# [WORK REQUEST]
What lines of the listing include the string "that"? Show them all.

# [WORKING DATA]
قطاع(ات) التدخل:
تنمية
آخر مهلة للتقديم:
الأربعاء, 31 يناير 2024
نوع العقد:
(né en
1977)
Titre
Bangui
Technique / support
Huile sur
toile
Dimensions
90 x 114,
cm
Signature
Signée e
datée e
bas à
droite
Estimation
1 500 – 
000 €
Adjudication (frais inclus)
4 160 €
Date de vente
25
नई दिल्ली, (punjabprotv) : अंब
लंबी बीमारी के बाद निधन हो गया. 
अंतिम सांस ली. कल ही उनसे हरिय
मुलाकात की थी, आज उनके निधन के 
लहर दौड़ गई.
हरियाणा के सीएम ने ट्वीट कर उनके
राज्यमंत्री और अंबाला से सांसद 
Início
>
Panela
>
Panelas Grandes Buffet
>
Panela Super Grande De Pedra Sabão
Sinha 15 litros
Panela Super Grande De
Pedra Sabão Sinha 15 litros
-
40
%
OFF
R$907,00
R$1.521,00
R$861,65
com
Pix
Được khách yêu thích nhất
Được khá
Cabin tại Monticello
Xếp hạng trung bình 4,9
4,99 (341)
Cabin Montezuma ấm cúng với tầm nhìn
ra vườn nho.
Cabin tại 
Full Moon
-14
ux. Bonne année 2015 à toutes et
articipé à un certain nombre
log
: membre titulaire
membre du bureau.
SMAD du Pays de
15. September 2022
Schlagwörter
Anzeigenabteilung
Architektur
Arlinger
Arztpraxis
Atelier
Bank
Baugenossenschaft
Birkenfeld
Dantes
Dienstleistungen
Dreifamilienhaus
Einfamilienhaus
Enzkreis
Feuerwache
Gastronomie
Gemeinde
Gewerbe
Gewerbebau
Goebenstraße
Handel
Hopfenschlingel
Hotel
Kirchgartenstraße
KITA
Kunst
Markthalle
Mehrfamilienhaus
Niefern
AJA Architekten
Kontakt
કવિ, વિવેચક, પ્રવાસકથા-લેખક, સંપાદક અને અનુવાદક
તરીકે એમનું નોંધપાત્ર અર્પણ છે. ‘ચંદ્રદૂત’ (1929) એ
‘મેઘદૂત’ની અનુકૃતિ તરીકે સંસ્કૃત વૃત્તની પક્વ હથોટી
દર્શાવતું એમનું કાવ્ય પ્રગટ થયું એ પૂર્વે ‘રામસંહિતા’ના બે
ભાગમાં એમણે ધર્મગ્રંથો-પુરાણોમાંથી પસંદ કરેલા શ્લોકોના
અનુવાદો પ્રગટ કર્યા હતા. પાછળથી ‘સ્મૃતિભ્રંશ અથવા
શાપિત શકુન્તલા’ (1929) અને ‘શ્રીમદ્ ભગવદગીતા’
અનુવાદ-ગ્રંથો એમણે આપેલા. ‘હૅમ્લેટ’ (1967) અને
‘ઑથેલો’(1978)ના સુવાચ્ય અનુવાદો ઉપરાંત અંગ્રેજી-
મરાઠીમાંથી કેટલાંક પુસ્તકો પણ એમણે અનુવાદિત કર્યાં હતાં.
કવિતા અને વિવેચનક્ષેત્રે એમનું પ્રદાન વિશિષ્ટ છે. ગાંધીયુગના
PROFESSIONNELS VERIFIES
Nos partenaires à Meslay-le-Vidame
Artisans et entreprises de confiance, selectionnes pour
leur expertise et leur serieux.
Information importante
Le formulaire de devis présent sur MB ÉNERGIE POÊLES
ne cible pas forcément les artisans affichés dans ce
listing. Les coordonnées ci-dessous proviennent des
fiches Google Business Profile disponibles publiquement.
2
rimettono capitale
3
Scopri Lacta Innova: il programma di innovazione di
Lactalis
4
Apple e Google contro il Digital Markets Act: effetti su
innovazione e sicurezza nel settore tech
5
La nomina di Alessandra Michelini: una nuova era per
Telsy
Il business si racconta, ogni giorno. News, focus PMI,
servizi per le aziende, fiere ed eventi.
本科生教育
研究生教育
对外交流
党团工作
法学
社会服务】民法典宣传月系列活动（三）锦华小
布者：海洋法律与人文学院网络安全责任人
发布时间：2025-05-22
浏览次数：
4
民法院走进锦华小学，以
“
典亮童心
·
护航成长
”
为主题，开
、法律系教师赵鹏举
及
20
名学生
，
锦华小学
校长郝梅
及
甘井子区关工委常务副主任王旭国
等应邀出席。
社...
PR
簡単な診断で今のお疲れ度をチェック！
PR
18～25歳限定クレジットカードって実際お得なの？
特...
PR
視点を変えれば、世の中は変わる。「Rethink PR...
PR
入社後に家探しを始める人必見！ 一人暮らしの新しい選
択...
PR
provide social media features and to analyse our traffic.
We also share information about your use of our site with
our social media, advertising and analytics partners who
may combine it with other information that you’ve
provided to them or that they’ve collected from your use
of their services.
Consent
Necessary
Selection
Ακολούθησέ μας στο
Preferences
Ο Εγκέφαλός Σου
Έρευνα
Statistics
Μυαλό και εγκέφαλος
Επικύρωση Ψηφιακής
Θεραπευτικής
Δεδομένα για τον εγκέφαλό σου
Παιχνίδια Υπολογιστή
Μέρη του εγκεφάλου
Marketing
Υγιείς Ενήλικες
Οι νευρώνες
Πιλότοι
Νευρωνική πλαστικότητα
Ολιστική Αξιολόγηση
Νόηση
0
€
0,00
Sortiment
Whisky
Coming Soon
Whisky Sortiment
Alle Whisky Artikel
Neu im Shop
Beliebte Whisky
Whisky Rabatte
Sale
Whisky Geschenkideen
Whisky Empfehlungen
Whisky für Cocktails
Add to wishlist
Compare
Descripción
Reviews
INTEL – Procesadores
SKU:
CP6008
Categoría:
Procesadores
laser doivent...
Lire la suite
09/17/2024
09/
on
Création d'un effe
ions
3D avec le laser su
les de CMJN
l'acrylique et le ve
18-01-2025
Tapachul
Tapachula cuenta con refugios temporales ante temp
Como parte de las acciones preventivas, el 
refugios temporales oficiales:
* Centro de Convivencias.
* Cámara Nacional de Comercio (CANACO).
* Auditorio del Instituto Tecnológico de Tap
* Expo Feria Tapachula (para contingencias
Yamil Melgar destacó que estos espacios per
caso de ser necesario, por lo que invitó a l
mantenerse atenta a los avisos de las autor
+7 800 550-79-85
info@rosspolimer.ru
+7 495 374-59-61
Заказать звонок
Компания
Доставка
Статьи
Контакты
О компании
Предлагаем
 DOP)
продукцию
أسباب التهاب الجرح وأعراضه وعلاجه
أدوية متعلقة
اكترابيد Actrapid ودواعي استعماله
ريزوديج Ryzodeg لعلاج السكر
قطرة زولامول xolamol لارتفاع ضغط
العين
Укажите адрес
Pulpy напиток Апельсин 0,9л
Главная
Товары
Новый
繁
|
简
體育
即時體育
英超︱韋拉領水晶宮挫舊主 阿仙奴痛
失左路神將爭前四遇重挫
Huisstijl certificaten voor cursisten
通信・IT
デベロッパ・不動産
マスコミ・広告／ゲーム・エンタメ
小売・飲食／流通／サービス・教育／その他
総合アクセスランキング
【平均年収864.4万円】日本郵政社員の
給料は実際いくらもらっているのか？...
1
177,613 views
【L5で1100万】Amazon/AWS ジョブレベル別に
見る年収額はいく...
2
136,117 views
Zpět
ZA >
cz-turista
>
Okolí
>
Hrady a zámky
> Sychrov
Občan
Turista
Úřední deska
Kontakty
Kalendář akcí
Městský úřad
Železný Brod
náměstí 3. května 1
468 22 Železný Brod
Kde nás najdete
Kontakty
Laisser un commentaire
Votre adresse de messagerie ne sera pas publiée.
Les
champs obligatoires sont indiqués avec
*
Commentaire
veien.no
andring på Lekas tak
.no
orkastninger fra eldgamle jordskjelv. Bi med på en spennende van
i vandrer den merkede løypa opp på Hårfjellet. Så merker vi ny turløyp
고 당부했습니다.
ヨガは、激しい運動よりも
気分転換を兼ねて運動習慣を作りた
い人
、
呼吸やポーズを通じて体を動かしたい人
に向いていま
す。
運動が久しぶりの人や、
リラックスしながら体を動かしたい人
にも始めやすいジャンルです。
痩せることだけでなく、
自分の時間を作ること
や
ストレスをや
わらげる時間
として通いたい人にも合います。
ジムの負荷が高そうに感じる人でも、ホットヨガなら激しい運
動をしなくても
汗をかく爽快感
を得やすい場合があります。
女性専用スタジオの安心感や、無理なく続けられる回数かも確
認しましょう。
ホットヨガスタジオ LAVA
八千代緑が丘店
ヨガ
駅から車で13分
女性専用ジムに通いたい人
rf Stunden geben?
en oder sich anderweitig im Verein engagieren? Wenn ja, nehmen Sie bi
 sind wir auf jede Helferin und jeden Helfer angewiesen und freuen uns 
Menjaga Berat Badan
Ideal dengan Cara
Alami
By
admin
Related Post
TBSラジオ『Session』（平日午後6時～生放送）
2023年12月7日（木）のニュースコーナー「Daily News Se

# [YOUR SOLUTION]
may combine it with other information that you’ve
provided to them or that they’ve collected from your use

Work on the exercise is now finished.